Il grande concorsone alla fine è arrivato. Altri 63mila docenti (dopo i 100mila di autunno scorso) saranno assunti dallo Stato e, finalmente, lasceranno l’inflazionata e sindacalese definizione di “precari” per diventare “dipendenti pubblici” (non certo per diventare “professori”, qualifica che non può dipendere da alcun concorso di Stato e professione che già esercitano anche senza stabilità contrattuale). Nel nostro Paese saranno certamente dei dipendenti pubblici di serie B per quanto concerne il trattamento salariale e l’organizzazione del lavoro; in tutto e per tutto pubblici, invece, a riguardo della garanzia occupazionale.

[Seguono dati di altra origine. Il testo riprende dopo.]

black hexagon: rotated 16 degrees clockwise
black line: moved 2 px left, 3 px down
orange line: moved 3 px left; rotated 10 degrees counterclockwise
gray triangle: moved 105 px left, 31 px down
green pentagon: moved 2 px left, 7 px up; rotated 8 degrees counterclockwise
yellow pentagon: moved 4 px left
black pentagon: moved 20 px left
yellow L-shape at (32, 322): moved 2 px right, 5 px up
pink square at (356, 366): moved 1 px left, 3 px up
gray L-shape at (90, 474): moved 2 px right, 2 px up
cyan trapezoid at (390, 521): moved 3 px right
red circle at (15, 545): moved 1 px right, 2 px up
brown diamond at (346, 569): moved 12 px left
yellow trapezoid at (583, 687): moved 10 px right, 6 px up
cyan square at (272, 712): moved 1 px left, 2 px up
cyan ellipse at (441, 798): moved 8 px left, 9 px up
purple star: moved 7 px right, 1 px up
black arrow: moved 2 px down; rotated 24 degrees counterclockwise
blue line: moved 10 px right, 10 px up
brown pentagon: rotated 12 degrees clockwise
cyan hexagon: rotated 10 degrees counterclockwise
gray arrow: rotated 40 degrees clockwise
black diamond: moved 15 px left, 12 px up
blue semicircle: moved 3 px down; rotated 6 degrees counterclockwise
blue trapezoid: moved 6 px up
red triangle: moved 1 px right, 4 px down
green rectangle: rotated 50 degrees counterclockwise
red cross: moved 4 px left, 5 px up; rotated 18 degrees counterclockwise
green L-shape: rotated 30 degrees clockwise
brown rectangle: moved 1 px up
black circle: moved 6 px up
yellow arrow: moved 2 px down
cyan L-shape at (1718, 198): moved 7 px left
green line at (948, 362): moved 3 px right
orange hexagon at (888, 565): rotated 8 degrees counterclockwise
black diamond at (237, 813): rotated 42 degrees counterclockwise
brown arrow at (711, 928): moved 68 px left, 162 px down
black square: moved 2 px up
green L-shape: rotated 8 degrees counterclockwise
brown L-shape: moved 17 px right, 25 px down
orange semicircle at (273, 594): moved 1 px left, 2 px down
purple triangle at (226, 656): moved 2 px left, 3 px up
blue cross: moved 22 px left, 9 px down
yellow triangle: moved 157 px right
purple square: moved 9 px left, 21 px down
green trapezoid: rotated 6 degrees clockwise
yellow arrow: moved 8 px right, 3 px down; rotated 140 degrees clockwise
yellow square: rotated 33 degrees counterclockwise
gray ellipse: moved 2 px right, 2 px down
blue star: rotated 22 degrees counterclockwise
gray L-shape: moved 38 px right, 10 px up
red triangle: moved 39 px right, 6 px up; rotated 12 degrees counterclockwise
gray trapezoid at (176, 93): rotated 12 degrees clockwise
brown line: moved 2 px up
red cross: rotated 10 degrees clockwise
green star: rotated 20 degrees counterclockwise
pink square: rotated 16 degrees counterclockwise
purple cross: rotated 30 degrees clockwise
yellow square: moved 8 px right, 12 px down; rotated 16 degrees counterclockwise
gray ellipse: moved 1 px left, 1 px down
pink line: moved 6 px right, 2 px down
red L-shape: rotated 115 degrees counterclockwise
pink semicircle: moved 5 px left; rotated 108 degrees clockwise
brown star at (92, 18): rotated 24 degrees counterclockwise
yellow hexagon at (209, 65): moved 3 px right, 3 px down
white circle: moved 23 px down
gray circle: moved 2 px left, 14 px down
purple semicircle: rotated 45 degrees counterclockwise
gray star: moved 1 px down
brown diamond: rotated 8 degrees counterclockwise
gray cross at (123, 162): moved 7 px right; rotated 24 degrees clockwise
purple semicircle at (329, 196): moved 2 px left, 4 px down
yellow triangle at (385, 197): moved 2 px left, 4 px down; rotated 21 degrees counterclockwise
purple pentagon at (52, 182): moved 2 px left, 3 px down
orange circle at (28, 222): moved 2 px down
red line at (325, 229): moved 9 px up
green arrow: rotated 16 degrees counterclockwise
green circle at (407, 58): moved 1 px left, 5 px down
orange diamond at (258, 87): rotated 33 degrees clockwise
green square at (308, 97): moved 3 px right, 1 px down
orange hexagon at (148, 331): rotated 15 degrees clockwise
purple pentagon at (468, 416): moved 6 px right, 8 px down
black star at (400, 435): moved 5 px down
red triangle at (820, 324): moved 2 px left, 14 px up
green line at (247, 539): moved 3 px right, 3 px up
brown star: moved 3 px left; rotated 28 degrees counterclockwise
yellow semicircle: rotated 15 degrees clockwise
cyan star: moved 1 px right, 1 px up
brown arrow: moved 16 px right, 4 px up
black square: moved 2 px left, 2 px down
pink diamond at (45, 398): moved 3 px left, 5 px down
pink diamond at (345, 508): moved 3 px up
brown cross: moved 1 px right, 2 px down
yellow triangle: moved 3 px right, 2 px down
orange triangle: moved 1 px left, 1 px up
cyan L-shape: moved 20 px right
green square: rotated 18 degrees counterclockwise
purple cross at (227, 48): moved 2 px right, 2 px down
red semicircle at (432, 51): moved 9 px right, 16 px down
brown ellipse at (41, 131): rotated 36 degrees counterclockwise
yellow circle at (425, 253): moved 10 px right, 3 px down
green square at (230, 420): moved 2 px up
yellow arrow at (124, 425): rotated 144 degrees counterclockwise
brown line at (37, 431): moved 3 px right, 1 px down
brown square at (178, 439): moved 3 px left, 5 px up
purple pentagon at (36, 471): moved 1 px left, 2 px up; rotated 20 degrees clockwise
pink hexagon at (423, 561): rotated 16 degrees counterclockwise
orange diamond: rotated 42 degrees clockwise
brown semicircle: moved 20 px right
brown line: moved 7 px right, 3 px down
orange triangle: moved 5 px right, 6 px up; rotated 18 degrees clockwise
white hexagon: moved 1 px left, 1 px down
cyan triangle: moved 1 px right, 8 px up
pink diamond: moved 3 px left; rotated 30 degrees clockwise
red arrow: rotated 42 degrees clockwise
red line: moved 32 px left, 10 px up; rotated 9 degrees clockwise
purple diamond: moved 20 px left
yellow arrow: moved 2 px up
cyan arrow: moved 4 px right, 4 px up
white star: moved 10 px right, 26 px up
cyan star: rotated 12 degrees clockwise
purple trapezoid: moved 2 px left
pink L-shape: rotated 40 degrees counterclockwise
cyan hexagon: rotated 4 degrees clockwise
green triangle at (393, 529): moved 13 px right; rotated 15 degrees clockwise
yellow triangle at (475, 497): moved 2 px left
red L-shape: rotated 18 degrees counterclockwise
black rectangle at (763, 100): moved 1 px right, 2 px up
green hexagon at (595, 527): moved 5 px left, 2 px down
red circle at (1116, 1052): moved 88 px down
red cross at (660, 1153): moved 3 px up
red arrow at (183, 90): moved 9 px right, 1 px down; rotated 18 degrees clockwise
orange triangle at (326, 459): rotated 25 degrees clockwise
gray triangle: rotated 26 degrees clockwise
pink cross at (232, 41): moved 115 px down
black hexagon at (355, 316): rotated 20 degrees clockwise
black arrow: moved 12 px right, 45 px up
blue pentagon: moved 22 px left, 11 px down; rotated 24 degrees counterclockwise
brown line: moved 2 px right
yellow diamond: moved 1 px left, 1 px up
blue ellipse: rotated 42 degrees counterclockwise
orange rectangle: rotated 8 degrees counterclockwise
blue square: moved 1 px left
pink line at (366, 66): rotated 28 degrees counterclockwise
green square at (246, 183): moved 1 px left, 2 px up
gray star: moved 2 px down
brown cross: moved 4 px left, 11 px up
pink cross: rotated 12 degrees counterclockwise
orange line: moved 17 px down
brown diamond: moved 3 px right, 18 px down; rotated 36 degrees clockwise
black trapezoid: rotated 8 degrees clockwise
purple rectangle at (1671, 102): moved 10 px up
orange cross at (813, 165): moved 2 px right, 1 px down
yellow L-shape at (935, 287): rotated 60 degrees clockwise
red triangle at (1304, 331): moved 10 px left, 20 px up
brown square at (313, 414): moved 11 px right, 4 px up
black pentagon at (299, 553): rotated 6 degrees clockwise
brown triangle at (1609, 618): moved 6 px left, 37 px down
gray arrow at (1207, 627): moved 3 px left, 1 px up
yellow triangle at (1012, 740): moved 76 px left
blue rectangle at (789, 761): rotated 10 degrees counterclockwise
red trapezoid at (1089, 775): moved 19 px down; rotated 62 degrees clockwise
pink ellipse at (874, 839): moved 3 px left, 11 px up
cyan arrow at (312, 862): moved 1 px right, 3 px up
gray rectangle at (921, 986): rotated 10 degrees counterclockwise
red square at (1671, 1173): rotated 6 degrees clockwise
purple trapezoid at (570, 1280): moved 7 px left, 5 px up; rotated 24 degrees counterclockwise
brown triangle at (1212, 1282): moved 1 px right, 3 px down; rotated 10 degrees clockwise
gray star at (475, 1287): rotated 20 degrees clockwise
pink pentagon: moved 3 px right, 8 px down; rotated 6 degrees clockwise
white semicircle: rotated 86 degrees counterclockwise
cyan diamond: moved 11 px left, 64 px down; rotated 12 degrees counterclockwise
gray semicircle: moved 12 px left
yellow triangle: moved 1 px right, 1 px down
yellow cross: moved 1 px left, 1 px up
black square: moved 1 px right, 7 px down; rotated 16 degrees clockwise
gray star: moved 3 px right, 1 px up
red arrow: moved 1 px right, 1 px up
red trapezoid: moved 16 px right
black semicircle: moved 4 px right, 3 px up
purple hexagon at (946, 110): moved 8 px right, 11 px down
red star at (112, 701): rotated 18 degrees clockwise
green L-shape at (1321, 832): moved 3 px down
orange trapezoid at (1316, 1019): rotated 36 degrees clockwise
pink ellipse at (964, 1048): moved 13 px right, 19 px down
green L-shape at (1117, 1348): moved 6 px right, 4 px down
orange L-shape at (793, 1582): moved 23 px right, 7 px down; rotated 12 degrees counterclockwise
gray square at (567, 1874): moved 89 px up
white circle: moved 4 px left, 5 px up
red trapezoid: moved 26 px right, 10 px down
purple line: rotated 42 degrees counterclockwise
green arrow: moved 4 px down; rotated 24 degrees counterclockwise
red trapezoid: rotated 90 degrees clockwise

Checché ne dica il Governo, anche dopo il Jobs Act (che, norme alla mano, dovrebbe applicarsi pure alla pubblica amministrazione, non essendo prevista alcuna eccezione in questo senso nel decreto che ha regolato il famoso contratto a tempo indeterminato a tutele crescenti) permane un’ingiustificata e anacronistica disparità di trattamento tra i dipendenti privati e quelli pubblici. È un problema ben noto, ma particolarmente evidente e ingombrante in una stagione che, a parole, dovrebbe essere quella del superamento dei dualismi nel mercato del lavoro.
Le discriminazioni sono invece ancora tante: si pensi, appunto, al diverso trattamento riservato in materia di licenziamento tra nuovi assunti e “vecchi” assunti; ai generosi trattamenti di politica passiva ricevuti dalle generazioni precedenti e impensabili per quelle future (molto noto il caso dei 22 anni di cassa integrazione dei dipendenti delle Case di Cura Riunite di Bari…); ai differenti mercati del lavoro di Nord e Sud Italia; al divario tra trattamento pensionistico retributivo e contributivo, nel 1995 riservato solo ai giovani e a tutti solo con la legge Fornero, quella che va così di moda criticare, ma che è la più equa riforma pensionistica, in termini generazionali, degli ultimi decenni.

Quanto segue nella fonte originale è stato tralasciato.